Bookmarks

You haven't yet saved any bookmarks. To bookmark a post, just click .

  • Voximplant's Dialogflow Connector: 2019 Review

  • In this third installment of our Building a Voicebot IVR with Dialogflow series, we take a look at Voximplant’s Dialogflow Connector. Voximplant was the first CPaaS vendor to have a direct telephony integration with Dialogflow. Alexey Aylarov gave an introduction how they build this gateway here soon after it was first released. Emiliano and I ended up using Voximpant’s Dialogflow Connector for our project, so we will go much deeper into how Voximplant matched up to our requirements and provide some code samples in this post.

    Voximplant-Dialogflow-Connector-architecture

    VoxEngine Approach

    Serverless Execution

    Unlike the XML-script based approach used by many platforms, Voximplant has a JavaScript-based execution environment it calls VoxEngine. While not terribly complex, it does require some JavaScript skills if you want to do more than copy and paste example code you may find. This all runs serverless so you don’t have do setup your own development environment and worry about servers. It is quick to get going if you just need to manage a few lines of code. The downside is you need to get used to their web-based Integrated Development Environment (IDE) and debugging tools or figure out how to use thier APIs to synch your JavaScript files.
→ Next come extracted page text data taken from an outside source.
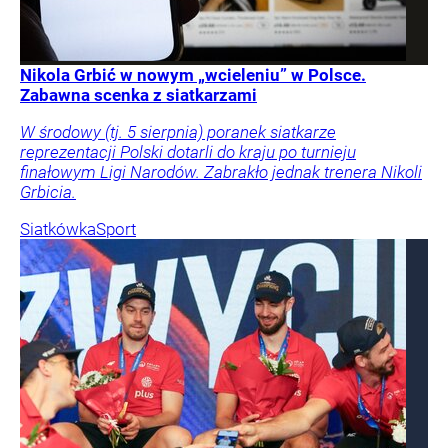
Nikola Grbić w nowym „wcieleniu” w Polsce.
Zabawna scenka z siatkarzami
W środowy (tj. 5 sierpnia) poranek siatkarze
reprezentacji Polski dotarli do kraju po turnieju
finałowym Ligi Narodów. Zabrakło jednak trenera Nikoli
Grbicia.
Siatkówka
Sport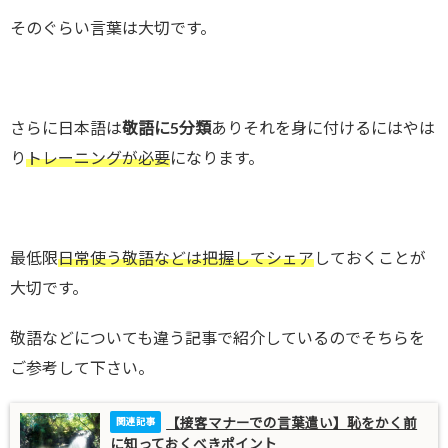
そのぐらい言葉は大切です。
さらに日本語は
敬語に5分類
ありそれを身に付けるにはやは
り
トレーニングが必要
になります。
最低限
日常使う敬語などは把握してシェア
しておくことが
大切です。
敬語などについても違う記事で紹介しているのでそちらを
ご参考して下さい。
【接客マナーでの言葉遣い】恥をかく前
に知っておくべきポイント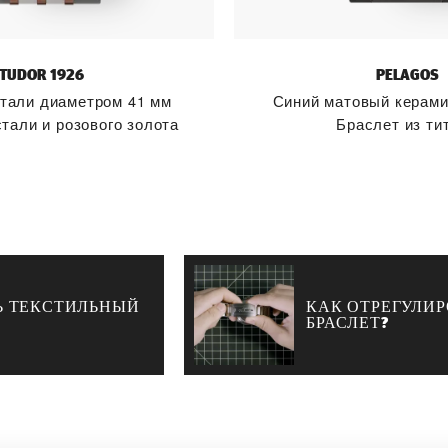
TUDOR 1926
PELAGOS
стали диаметром 41 мм
Синий матовый керами
стали и розового золота
Браслет из ти
Ь ТЕКСТИЛЬНЫЙ
КАК ОТРЕГУЛИ
БРАСЛЕТ?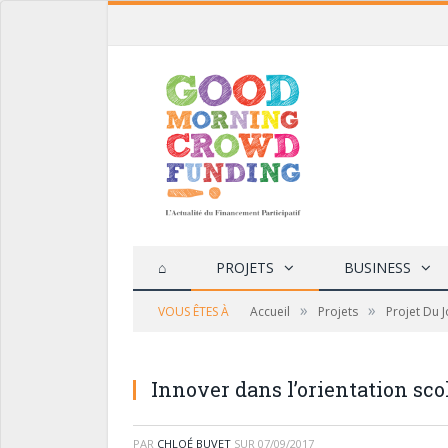
⌂
PROJETS
BUSINESS
»
»
VOUS ÊTES À
Accueil
Projets
Projet Du 
Innover dans l’orientation sc
PAR
CHLOÉ BUVET
SUR
07/09/2017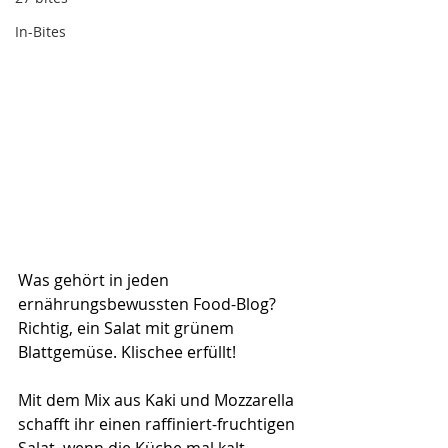
In-Bites
Was gehört in jeden 
ernährungsbewussten Food-Blog? 
Richtig, ein Salat mit grünem 
Blattgemüse. Klischee erfüllt!
Mit dem Mix aus Kaki und Mozzarella 
schafft ihr einen raffiniert-fruchtigen 
Salat, wenn die Küche mal kalt 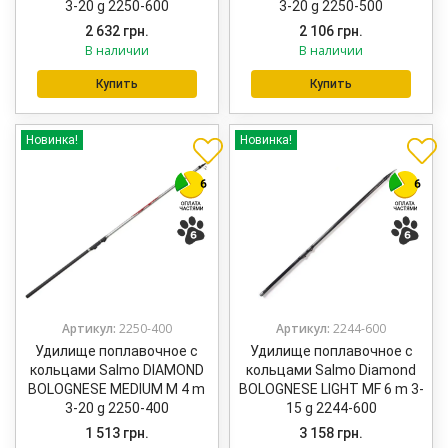
3-20 g 2250-600
3-20 g 2250-500
2 632
грн.
2 106
грн.
В наличии
В наличии
Купить
Купить
Новинка!
Новинка!
Артикул:
2250-400
Артикул:
2244-600
Удилище поплавочное с
Удилище поплавочное с
кольцами Salmo DIAMOND
кольцами Salmo Diamond
BOLOGNESE MEDIUM M 4 m
BOLOGNESE LIGHT MF 6 m 3-
3-20 g 2250-400
15 g 2244-600
1 513
грн.
3 158
грн.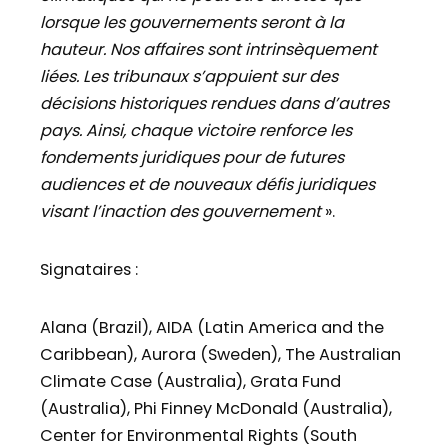
lorsque les gouvernements seront à la
hauteur. Nos affaires sont intrinsèquement
liées. Les tribunaux s’appuient sur des
décisions historiques rendues dans d’autres
pays. Ainsi, chaque victoire renforce les
fondements juridiques pour de futures
audiences et de nouveaux défis juridiques
visant l’inaction des gouvernement
».
Signataires :
Alana (Brazil), AIDA (Latin America and the
Caribbean), Aurora (Sweden), The Australian
Climate Case (Australia), Grata Fund
(Australia), Phi Finney McDonald (Australia),
Center for Environmental Rights (South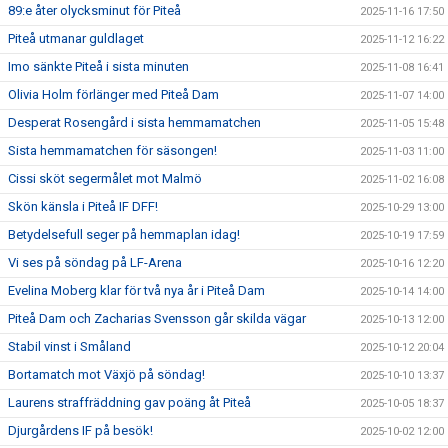
89:e åter olycksminut för Piteå
2025-11-16 17:50
Piteå utmanar guldlaget
2025-11-12 16:22
Imo sänkte Piteå i sista minuten
2025-11-08 16:41
Olivia Holm förlänger med Piteå Dam
2025-11-07 14:00
Desperat Rosengård i sista hemmamatchen
2025-11-05 15:48
Sista hemmamatchen för säsongen!
2025-11-03 11:00
Cissi sköt segermålet mot Malmö
2025-11-02 16:08
Skön känsla i Piteå IF DFF!
2025-10-29 13:00
Betydelsefull seger på hemmaplan idag!
2025-10-19 17:59
Vi ses på söndag på LF-Arena
2025-10-16 12:20
Evelina Moberg klar för två nya år i Piteå Dam
2025-10-14 14:00
Piteå Dam och Zacharias Svensson går skilda vägar
2025-10-13 12:00
Stabil vinst i Småland
2025-10-12 20:04
Bortamatch mot Växjö på söndag!
2025-10-10 13:37
Laurens straffräddning gav poäng åt Piteå
2025-10-05 18:37
Djurgårdens IF på besök!
2025-10-02 12:00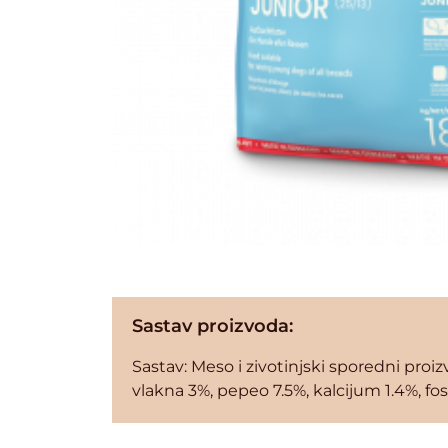
Sastav proizvoda:
Sastav: Meso i zivotinjski sporedni proizvo
vlakna 3%, pepeo 7.5%, kalcijum 1.4%, fos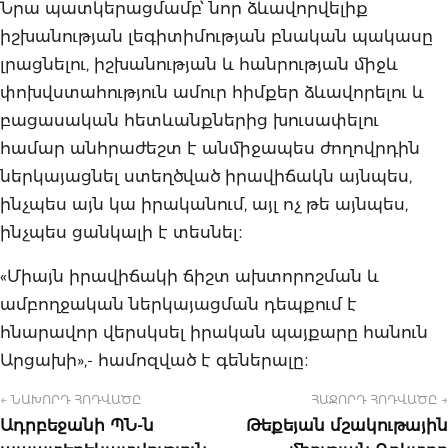
Նրա պատկերացմամբ՝ նոր ձևավորվելիք
իշխանության լեգիտիմության բնական պակասը
լրացնելու, իշխանության և հանրության միջև
փոխվստահություն ամուր հիմքեր ձևավորելու և
բացասական հետևանքներից խուսափելու
համար անհրաժեշտ է անմիջապես ժողովրդին
ներկայացնել ստեղծված իրավիճակն այնպես,
ինչպես այն կա իրականում, այլ ոչ թե այնպես,
ինչպես ցանկալի է տեսնել։
«Միայն իրավիճակի ճիշտ ախտորոշման և
ամբողջական ներկայացման դեպքում է
հնարավոր վերսկսել իրական պայքարը հանուն
Արցախի»,- համոզված է գեներալը։
← ՆԱԽՈՐԴ ՀՈԴՎԱԾԸ
ՀԱՋՈՐԴ ՀՈԴՎԱԾԸ →
Ադրբեջանի ՊՆ-ն
Թեքեյան մշակութային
You will likely start to miss your preferred IDE as your VoxEngine scripts grow in complexity. Also, make sure to remember to save often since the web interface won’t do that for you automatically!

    Dialogflow API wrappers

    Voximplant provides a lot of control over its interaction with Dialogflow. It has effectively wrapped most of the Dialogflow API’s for interacting with an existing agent (but not the ones for programming an agent).

    This API includes a method to start a Dialogflow session and a number of events and classes:

    ClassesEvents
    • DialogflowError
    • DialogflowPlaybackFinished
    • DialogflowPlaybackMarkerReached
    • DialogflowPlaybackStarted
    • DialogflowResponse
    • DialogflowStopped
  • DialogflowEventInput
  • DialogflowInstance
  • DialogflowOutputAudioConfig
  • DialogflowQueryInput
  • DialogflowQueryParameters
  • DialogflowResponse
  • DialogflowResult
  • DialogflowSettings
  • DialogflowStreamingRecognitionResult
  • DialogflowSynthesizeSpeechConfig
  • DialogflowTextInput
  • DialogflowVoiceSelectionParams

  • I will review some of these events and classes in the making our voicebot section.

    Pricing

    Voximplant charges $0.005 / minute for inbound traffic to VoxEngine and $0.015/minute for PSTN calls out of VoxEngine. This gives their Dialogflow Connector a 32% discount vs. the call forwarding approach on their same platform.

    US phone numbers are $1.00/month.

    As mentioned previously in this series, you can use the Dialogflow Phone Gateway for free, but I assume one would pay Google for one of its Enterprise plans for an unlimited quota with an SLA.

    Voximplant-Dialogflow-pricing-comparison-1

    Making our voicebot

    The first post in this series describes requirements for making a voicebot gateway to replace an IVR. In this section I will give some highlights of Voximplant’s setup and review how to implement some of the requirements, with code samples where appropriate.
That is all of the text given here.